Message from discussion
emacs lisp: asciify unicode string
Path: g2news1.google.com!news3.google.com!feeder.news-service.com!tudelft.nl!txtfeed1.tudelft.nl!dedekind.zen.co.uk!zen.net.uk!hamilton.zen.co.uk!163.1.2.201.MISMATCH!feeds.news.ox.ac.uk!news.ox.ac.uk!usenet.inf.ed.ac.uk!.POSTED!not-for-mail
From: Julian Bradfield <j...@inf.ed.ac.uk>
Newsgroups: comp.lang.lisp,comp.emacs
Subject: Re: emacs lisp: asciify unicode string
Date: Tue, 8 Mar 2011 08:22:24 +0000 (UTC)
Organization: School of Informatics, The University of Edinburgh
Lines: 18
Message-ID: <slrninbpq0.aj0.jcb@krk.inf.ed.ac.uk>
References: <fc493728-ed61-4b1c-91f5-f06d184f5c76@j35g2000prb.googlegroups.com>
NNTP-Posting-Host: krk.inf.ed.ac.uk
Mime-Version: 1.0
Content-Type: text/plain; charset=UTF-8
Content-Transfer-Encoding: 8bit
X-Trace: automatic.inf.ed.ac.uk 1299572544 72179 129.215.25.119 (8 Mar 2011 08:22:24 GMT)
X-Complaints-To: usenet@automatic.inf.ed.ac.uk
NNTP-Posting-Date: Tue, 8 Mar 2011 08:22:24 +0000 (UTC)
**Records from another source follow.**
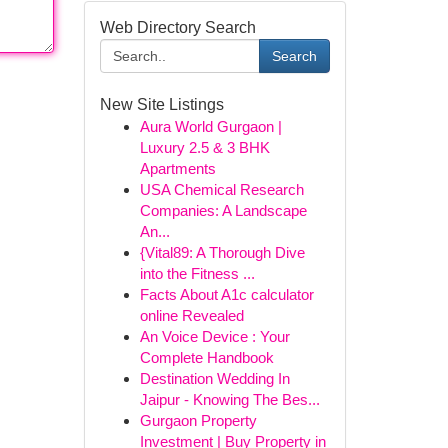
Web Directory Search
Search
New Site Listings
Aura World Gurgaon |
Luxury 2.5 & 3 BHK
Apartments
USA Chemical Research
Companies: A Landscape
An...
{Vital89: A Thorough Dive
into the Fitness ...
Facts About A1c calculator
online Revealed
An Voice Device : Your
Complete Handbook
Destination Wedding In
Jaipur - Knowing The Bes...
Gurgaon Property
Investment | Buy Property in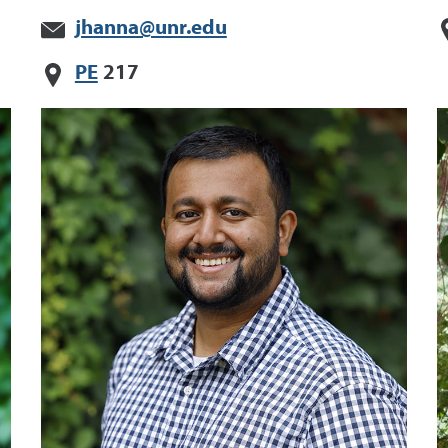
jhanna@unr.edu
PE
217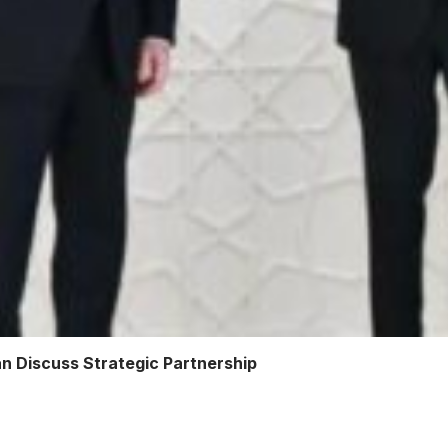
an Discuss Strategic Partnership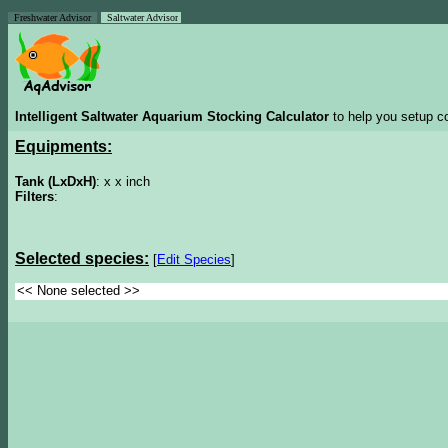
Freshwater Advisor
Saltwater Advisor
Intelligent Saltwater Aquarium Stocking Calculator
to help you setup co
Equipments:
Tank (LxDxH)
: x x inch
Filters
:
Selected species:
[
Edit Species
]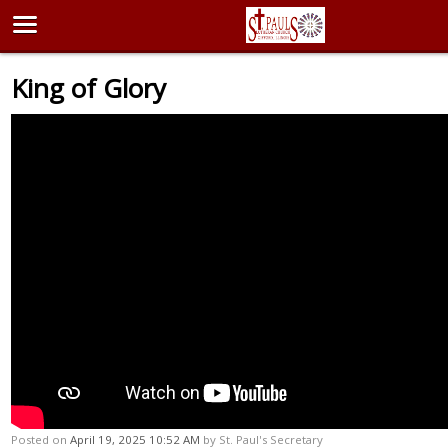
King of Glory
Posted on
April 19, 2025 10:52 AM
by
St. Paul's Secretary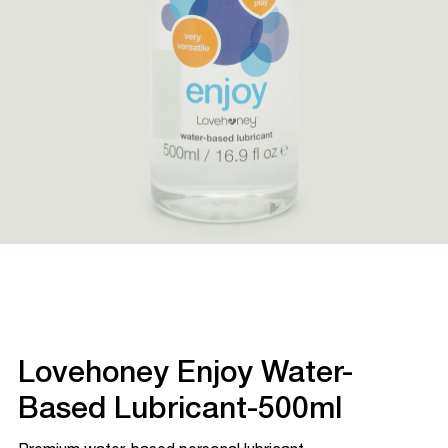
Lovehoney Enjoy Water-
Based Lubricant-500ml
User-Agent: slrn/0.9.9p1 (Linux)
On 2011-03-07, Xah Lee <xah...@gmail.com> wrote:
> (defun asciify-string (inputstr)
> "Make unicode string into equivalent ASCII ones.
> Todo: this command is not exhaustive."
> (let ()
> (setq inputstr (replace-regexp-in-string "á\\|à \\|â\\|ä" "a"
etc.
Yep, it sure is not exhaustive.
The right way to do this is to fix the "open source dictionary",
whatever that is, as anything that doesn't handle Unicode is pretty
much useless in today's world.
Failing that, then the right way to do asciify-string is to use the
Unicode Character Database: convert to NFKD, and then remove all the
combining characters, and all the remaining non-ASCII characters (how
are you going to ascii-fy Russian, Greek, Chinese?).
This is (probably) a couple of lines of perl, but it's not built into Emacs.